In a first, Yuki Kihara would become the first artist of Pacific descent to be featured in the 2021 Venice Biennale.
While the current edition of Venice Biennale is still going on, some countries have decided to already announce their nomination for the 2021 edition. The most interesting name was put forward by New Zealand, as the country nominated Yuki Kihara. The choice is historic for multiple reasons. Kihara will become the first person of Pacific descent to represent the country at the Biennale. Not just that, but Kihara also identifies herself as fa’afafine (roughly translated to “in the manner of a woman), similar to the LGTBQ+ community in the West.
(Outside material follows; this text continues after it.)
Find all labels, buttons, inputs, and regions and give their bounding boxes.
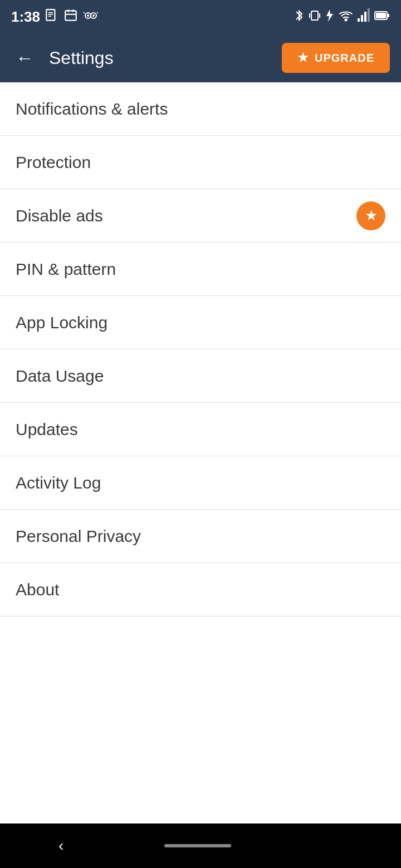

Her nomination serves to signify the progressive tone New Zealand has adapted towards its society in general.
Yuki Kihara’s work has long dealt with issues she closely saw in her life. The primary was the impact of colonialism in New Zealand and the rest of the world. She also worked on issues of gender and sexuality, and how the common misunderstands of the society often affects it. However, this is not the first barrier Kihara broke in her career. In 2008 she was featured solo in Museum of Art exhibition in New York. This was the first time a New Zealander was given a solo exhibition in the museum. Responding to the announcement, Kihara said that a “glass ceiling has been shattered.”
The announcement was made by the Arts Council of New Zealand on Monday. The council also announced that Natalie King would serve as the curator of Kihara’s collection. King, who is a professor at the University of Melbourne, previously curated Tracey Moffat’s collection at the 2017 Venice Biennale. The pavilion commissioner will be Michael Moynahan, who is also the council’s chair. Speaking of Kihara’s collection, Moynahan said it will focus on the “shared histories between Aotearoa and the Pacific, illuminating alternative voices through a focus on Yuki’s homeland Sāmoa.”